REPRINTED FROM GAZETTE.com
Thursday, Feb. 10, 2011
Capitol Heights fire station gets renovations
$1.8M upgrades include sprinklers, refurnished dining and classroom space
by Natalie McGill
New sprinklers, an emergency generator and refurbished dining and classroom spaces await firefighters at the Capitol Heights Volunteer Fire Department, where renovations decades in the making are in progress.
The $1.8 million project includes the design, construction and permits to revamp the existing 7,000-square-foot station, which was built in 1964, volunteer chief Jim McClelland said. Renovations began in June and are expected to wrap up in late April or early May.
The station renovations were paid for from the Prince George's County fire department's Capital Improvement Program budget after being on the CIP list for more than 20 years, McClelland said.
"Other than some cosmetic stuff we've done on our own, it's never been renovated," said McClelland, adding the exterior has been painted in previous years.
The priority of the Capitol Heights project may have "fluctuated" as administrations changed throughout the fire department, said Maj. Richard Lambdin of the county's fire/EMS facilities and resource planning office.
"It has been a considerable number of years that the project has been on the books," Lambdin said.
The project also includes renovations to engine bays, sleeping quarters and office space.
The project will not increase the station's square footage but will add such features as exhaust extraction system that Lambdin said removes from workspace contaminates that spew from diesel engines.
A "cardiac-friendly" alert system will be installed to notify firefighters to calls for service, Lambdin added.
"It's a system that doesn't rely on obnoxious bells or alarms that have a detrimental impact on an employee's health constantly being startled by that type of sound," Lambdin said. "The new systems are a voice prompt that provides a voice alerting with the volume increasing gradually as the alert takes place."
The station has 30 active-duty volunteers, compared with the 16 it had in August 2009, McClelland said. At that time, the station lost all 20 of its career personnel when career firefighters were transferred to other stations countywide to reduce overtime spending and account for a drop in county funding. The station also lost its paramedic ambulance to the District Heights Fire Station on Marlboro Pike, which is nearly three miles away.

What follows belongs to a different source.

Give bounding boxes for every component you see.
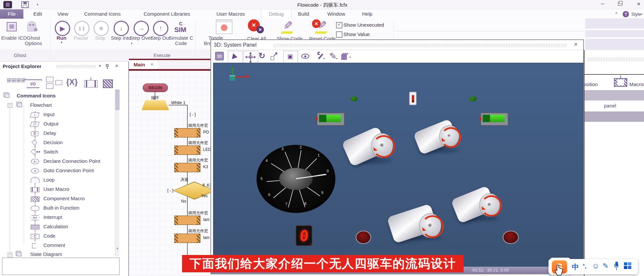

McClelland credits active recruiting to get the volunteer staff numbers back up. He said he has put in a request to the county's fire/EMS department to have career personnel return to the station.
Officials have no immediate plans to place career personnel in stations that are all-volunteer staffed, county fire/EMS spokesman Mark Brady wrote in a Feb. 3 e-mail to The Gazette. Requests for career staffing are "closely reviewed and given serious consideration," he wrote.
Twenty-eight recruits are scheduled to begin a "Career Recruit School" later this month, Brady wrote, adding that the department is working on a countywide staffing plan that remains a "work in progress."
Officials have no plans to renovate additional stations before the end of fiscal 2011, which ends June 30, Lambdin said, adding that the budget for fiscal 2012 — which begins July 1 — is still being finalized.
McClelland said he is excited for the renovations, adding that the station will continue to function as long as it can and will maximize the staffing it has.
"Our 100th anniversary is coming up in another year or so," McClelland said of the department, which began in 1913 and was incorporated in 1914. "We're not going to have hall rentals or anything like that, but we hope to be able to do some type of fundraising for the station."